PROBLEM — From the entries below, return exactly the lines beginning at the one that contains "elijkheden. Zeg bijvoorbeeld: 'Ik" and ending at the one that contains "beperkingen ontdekken?", both of them included, and only those lines.

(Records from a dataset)
══════
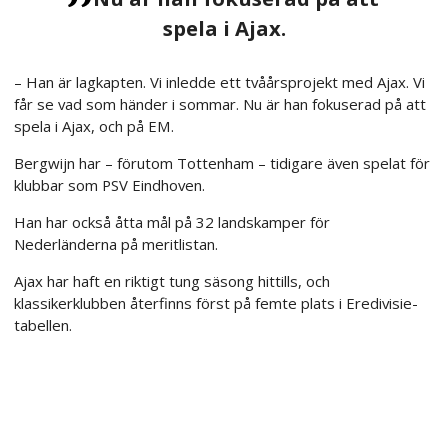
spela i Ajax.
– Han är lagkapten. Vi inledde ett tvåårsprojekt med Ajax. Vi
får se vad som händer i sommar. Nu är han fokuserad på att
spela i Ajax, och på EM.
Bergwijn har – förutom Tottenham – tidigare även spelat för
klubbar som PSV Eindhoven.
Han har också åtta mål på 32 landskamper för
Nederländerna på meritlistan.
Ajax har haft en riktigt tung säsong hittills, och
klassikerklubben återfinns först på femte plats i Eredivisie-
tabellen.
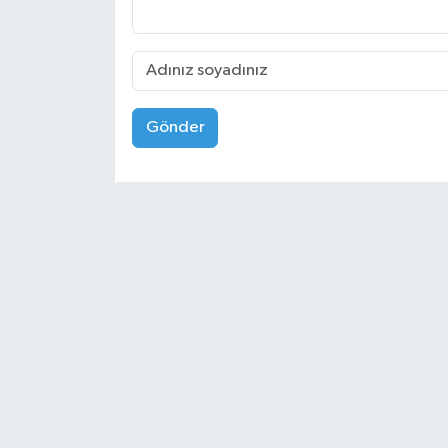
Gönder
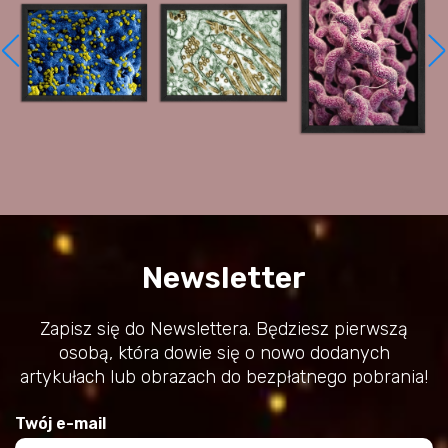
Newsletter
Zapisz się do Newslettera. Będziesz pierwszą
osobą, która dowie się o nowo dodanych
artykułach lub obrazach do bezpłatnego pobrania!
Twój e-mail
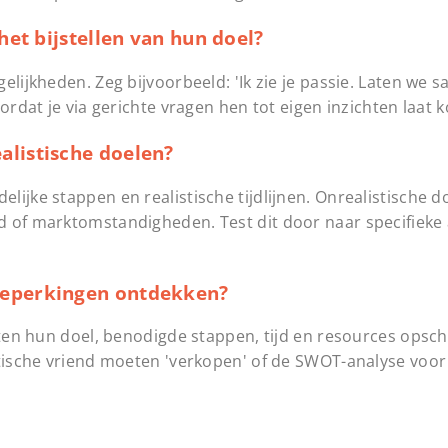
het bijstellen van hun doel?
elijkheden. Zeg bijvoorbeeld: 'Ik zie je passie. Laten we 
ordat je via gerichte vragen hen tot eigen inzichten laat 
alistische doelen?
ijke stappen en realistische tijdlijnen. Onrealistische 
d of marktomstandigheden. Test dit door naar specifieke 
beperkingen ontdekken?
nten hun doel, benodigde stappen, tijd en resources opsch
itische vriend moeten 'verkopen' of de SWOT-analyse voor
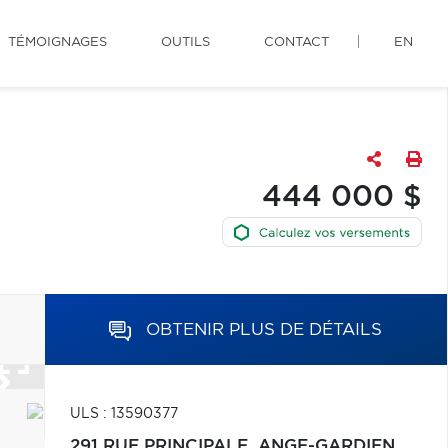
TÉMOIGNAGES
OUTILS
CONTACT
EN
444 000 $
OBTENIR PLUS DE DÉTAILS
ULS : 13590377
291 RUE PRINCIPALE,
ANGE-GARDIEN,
══════
WRITTEN ANSWER —
elijkheden. Zeg bijvoorbeeld: 'Ik zie je passie. Laten we 
ordat je via gerichte vragen hen tot eigen inzichten laat 
alistische doelen?
ijke stappen en realistische tijdlijnen. Onrealistische 
d of marktomstandigheden. Test dit door naar specifieke 
beperkingen ontdekken?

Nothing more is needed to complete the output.